You don't need me to tell you that the economy stinks right now, or that unemployment is ridiculously high—9.1% as of August (pdf). However, one aspect of the economy that has been discussed, but with no real understanding or analysis of the consequences, is unemployment among young adults.

New 2010 Census data was released recently that put unemployment among young adults (16-29) at the highest level since World War II. Student loan debt is skyrocketing, and college degrees are no guarantee of a job. I should know—I graduated in May and have had no luck in the last 4 months.

So, what does this mean? What does it mean that media articles about youth unemployment are already calling my generation "The Lost Generation," with experts noting that our careers will see long-term effects? What does it mean that I graduated from an excellent university, and of all the fellow 2011 graduates I know, there are only a tiny handful who have secured full-time permanent jobs, many of whom hate those jobs, because they are not in their field and/or because of the stressful working conditions plaguing US workers (like understaffing and other abuses of employees who fear losing income and health insurance)? What does it mean that we, like many other workers, are being exploited at work but keep those hated and dead-end jobs anyway, because bills and loans must be paid? What does it mean?

To me, at least, it means I'm terrified.

I'm terrified for my own job prospects, my friends' job prospects, and the long-term effects on career advancement. I'm terrified for those who weren't as fortunate as I was to get a scholarship to college, allowing me to graduate without loans—because if I'm scared now, you can bet it would be so much worse if I was staring $80,000 of student loan debt in the face. I'm terrified, and I also feel guilty, because I know I'm so lucky, compared to those who didn't get to go to college at all, those who have families to support and have been jobless for many months more than I, those who don't have families able to help.

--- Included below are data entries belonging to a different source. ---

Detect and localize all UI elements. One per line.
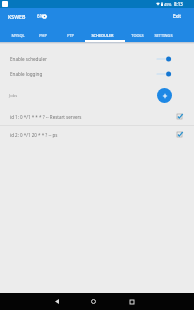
button[interactable]: Home [84,293,103,310]
button[interactable]: id 2: 0 */1 20 * * ? -- ps [0,127,194,142]
staticText: TOOLS [131,33,144,38]
button[interactable]: Exit [161,8,194,24]
staticText: id 1: 0 */1 * * * ? -- Restart servers [10,114,82,120]
staticText: 8:13 [174,1,183,7]
staticText: KSWEB [8,13,26,20]
staticText: SCHEDULER [91,33,114,38]
button[interactable]: Back [47,293,66,310]
button[interactable]: Add job [157,88,172,103]
button[interactable]: SETTINGS [148,24,178,42]
button[interactable]: id 1: 0 */1 * * * ? -- Restart servers [0,109,194,124]
button[interactable]: Settings [42,14,47,19]
button[interactable]: FTP [59,24,81,42]
staticText: Enable scheduler [10,56,47,62]
staticText: Exit [173,13,182,19]
staticText: Enable logging [10,71,43,77]
staticText: MYSQL [11,33,25,38]
button[interactable]: Enable scheduler [0,51,194,67]
button[interactable]: SCHEDULER [82,24,122,42]
staticText: SETTINGS [154,33,173,38]
staticText: id 2: 0 */1 20 * * ? -- ps [10,132,58,138]
staticText: FTP [67,33,74,38]
staticText: 6% [37,13,44,19]
button[interactable]: Enable logging [0,66,194,82]
button[interactable]: PHP [32,24,54,42]
button[interactable]: Recent apps [122,293,141,310]
staticText: 45% [164,2,172,7]
button[interactable]: MYSQL [5,24,31,42]
staticText: PHP [39,33,47,38]
button[interactable]: TOOLS [124,24,150,42]
staticText: Jobs [9,93,18,99]
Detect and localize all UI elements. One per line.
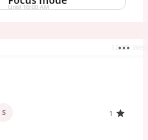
staticText: S <box>2 108 6 118</box>
staticText: 12:05 Wed <box>111 43 148 53</box>
button[interactable]: Contact avatar <box>0 103 13 122</box>
staticText: 1 <box>109 109 114 119</box>
button[interactable]: Focus mode <box>0 0 126 10</box>
button[interactable]: More options <box>115 39 133 57</box>
staticText: Until 10:00 AM <box>8 3 50 10</box>
staticText: Focus mode <box>8 0 68 7</box>
button[interactable]: 1 <box>109 107 125 120</box>
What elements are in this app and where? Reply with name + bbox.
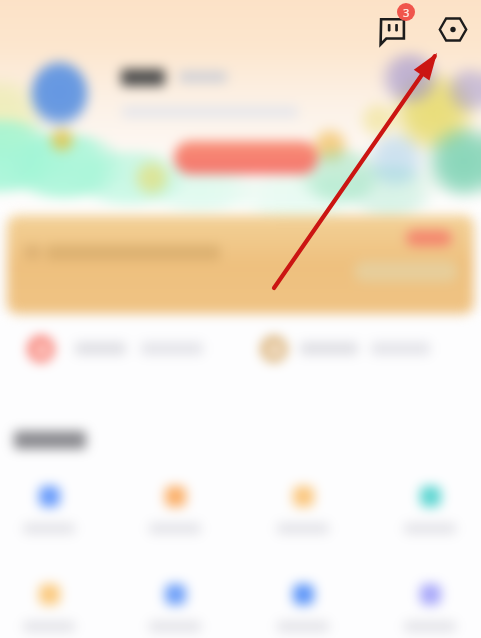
button[interactable] [7, 215, 474, 314]
button[interactable] [271, 584, 335, 632]
button[interactable] [398, 584, 462, 632]
button[interactable]: Settings [435, 11, 471, 47]
button[interactable] [17, 486, 81, 534]
button[interactable] [233, 314, 466, 390]
button[interactable]: Messages [374, 6, 412, 44]
button[interactable] [143, 486, 207, 534]
button[interactable] [17, 584, 81, 632]
button[interactable] [0, 314, 233, 390]
staticText: 3 [403, 5, 410, 20]
button[interactable] [174, 141, 318, 174]
button[interactable] [143, 584, 207, 632]
button[interactable] [398, 486, 462, 534]
button[interactable] [271, 486, 335, 534]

I'm not just terrified because of these problems. Rather, I'm terrified because it seems as if no one in power really knows, or cares—because our Congress is controlled in one house by far-right ideologues and in the other by millionaires, none of whom really seem to have any concept of what the average American faces right now; because our government, the media, and so much else is influenced or outright controlled by corporations and billionaires; and because I'm 20 years old, and I am already struggling to hold on to my optimism about my own future.

I care deeply and passionately about this world and the people in it. I care about feminism, anti-racism, progressivism, social justice, economic equality—and I want desperately to work towards making this world better for everyone. Not just hope that it happens, but be an active part of institutional change. I'm not unusual either—lots of young people I've met share my ideals. I know so many people who are smart, passionate, and motivated by many of the same things as me—and right now, a lot of those people are unemployed, working unpaid internships, or working low-wage jobs to make ends meet.

I don't know what the consequences will be of this widespread unemployment, astronomical debt, alienation from the political culture many of us are already trying desperately to change, and inaction on the part of those who are in a position to make a difference right now, but I can't imagine they're going to be anything but disastrous.

Recently, I was talking with a friend, who is working at an unpaid internship for the fall, and Occupy Wall Street came up, unsurprisingly. Both of us had been thinking about it a lot, and both of us agreed that we have such complicated feelings about it. I am exhilarated by the protests—by the messages, the diversity of people involved, and by the growing media attention. It speaks to so much of what I am concerned about, and what I have hoped for, for a long time.

However, we both agreed that we are only cautiously optimistic—we think this really could be the start of something big, but we are worried about politicians co-opting the message, about the voices of the young and the less-privileged being marginalized, about the protesters not being radical enough to challenge the kyriarchy which underlies systemic inequities. Occupy Wall Street inspires me, and gives me hope that thousands of people share my concerns—but that doesn't erase my feeling that something even more massive has to happen for there to be lasting, measurable change in my life and the lives of people who share my struggles, if not my exact circumstances.

I'm fundamentally an optimist, and I believe in my generation—in our hopes, our dreams, the things we've already accomplished, our visions for a better tomorrow. I believe in the capacity of people to unite, and the power of unity. I just don't know if I believe that our society and government will give us anything resembling a fair chance to put into action the dreams we share.